Subjects and Methods
This study included 107 consecutive patients (67 males, mean age: 57.8±9.7 years) who underwent PV mapping and ablation due to symptomatic drug-refractory AF. The first 43 patients underwent isolation of both ipsilateral PVs using the Carto-Merge 3 dimensional mapping system (group 1). The other 64 patients underwent isolation of both ipsilateral PVs using the same technique with a large-sized (a diameter of 30 to 35 mm) Lasso cathe-ter (group 2). When ipsilateral PVs did not show any potential after the initial circumferential ablation, we defined this as 'immediate complete antral isolation (ICAI)'. We compared the AF recurrence rate of both groups.
Results
There was no significant difference of the clinical characteristics between group 1 and group 2. All the patients were followed-up for 1 year. The ICAI rate of group 1 and group 2 was significantly different (21% vs. 78%, p<0.001), and the AF recurrence rates of group 1 and group 2 were also different (34.9% vs. 18.8%, p=0.042).
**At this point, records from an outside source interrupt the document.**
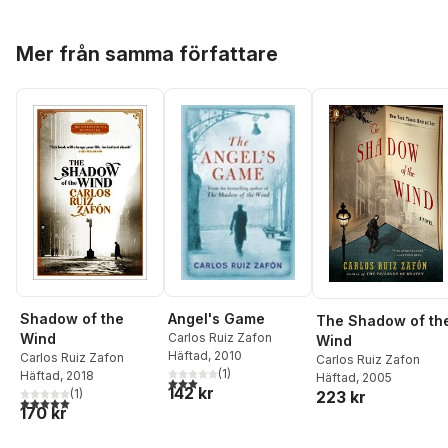
Hoppa över listan
Mer från samma författare
Shadow of the
Angel's Game
The Shadow of th
Wind
Carlos Ruiz Zafon
Wind
Häftad
, 2010
Carlos Ruiz Zafon
Carlos Ruiz Zafon
(
1
)
Häftad
, 2018
Häftad
, 2005
3,0
utav 5 stjärnor. Totalt antal röster:
142 kr
(
1
)
223 kr
5,0
utav 5 stjärnor. Totalt antal röster:
170 kr
Hoppa över listan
Using multiple logistic regression analysis, the use of a large-sized Lasso catheter was a significant predictive factor for preventing recurrence (odds ratio: 0.489, 95% confidence interval: 0.136-0.927).
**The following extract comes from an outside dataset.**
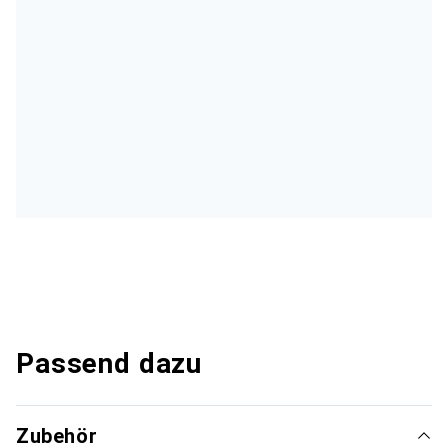
Passend dazu
Zubehör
The pulmonary vein (PV) has been the main target for catheter ablation in patients with atrial fibrillation (AF) ever since it was identified as the major trigger for AF.1)2) Different techniques that target the PV include direct trigger ablation,3) segmental ostial PV isolation4-6) and circumferential PV isolation.7)8) The first two techniques are seldom used alone currently because of the high recurrence rate obtained. In circumferential PV isolation, the endpoint for ablation is the electrical disconnection of all PV potentials from the left atrium (LA). The PV can be isolated individually or as ipsilateral pairs, the so called 'en bloc' isolation, depending on the venous anatomy, the catheter stability and the operator's preference. In segmental ablation, to monitor complete PV isolation, one or two circular mapping catheters are placed at the ostia of the individual PV. This procedure was initially performed under fluoroscopic guidance, but it is now combined with a three dimensional (3D) electroanatomic mapping system (CARTO or NAVx). To the best of our knowledge, the feasibility and efficacy of using large-sized Lasso catheters, which encircle the whole ipsilateral superior and inferior PVs, in addition to using a 3D mapping system, have not yet been reported. In the present study, we aimed to investigate whether the large-sized Lasso catheter could affect the clinical outcomes of patients who undergo AF ablation using the Carto electroanatomic mapping system.
This study included 107 consecutive patients (67 males, mean age: 57.8±9.7 years) who underwent PV mapping and ablation between June 2005 and July 2007. All the patients had highly symptomatic, drug refractory paroxysmal or persistent episodes of AF. Patients who received stent placement or bypass surgery for significant coronary artery disease were excluded. We defined persistent AF as an episode of AF that lasted for over 7 days and required cardioversion to restore sinus rhythm. All the patients had been on treatment with at least one class I or III antiarrhythmic drug and had failed to maintain sinus rhythm before ablation. Each patient underwent transesophageal echocardiography to rule out the presence of left atrial thrombi before the procedure.
The patients were recruited in a prospective, non-randomized manner. The first 43 patients underwent transseptal isolation of both ipsilateral PVs using the 3D electroanatomic mapping system (group 1). The remaining 64 patients underwent isolation of both ipsilateral PVs using the same technique by placing a large-sized (diameter 30-35 mm) circular mapping catheter at the pulmonary antrums (group 2). The initial 20 cases for each group were excluded to rule out a learning curve effect. Written informed consent for the procedure was obtained from all patients and the study protocol was approved by the institutional review board at our medical center.
A spiral CT scan was obtained prior to the ablation procedure to evaluate the PV anatomy. The patients were given oral anticoagulation for at least 2 month before the procedure. This oral anticoagulation was discontinued 3 days before the procedure to achieve an international normalized ratio of prothrombin time that was less than 2.0. Amiodarone was discontinued at least 3 weeks before AF ablation and any other antiarrhythmic drugs were suspended for 1 week prior to the procedure.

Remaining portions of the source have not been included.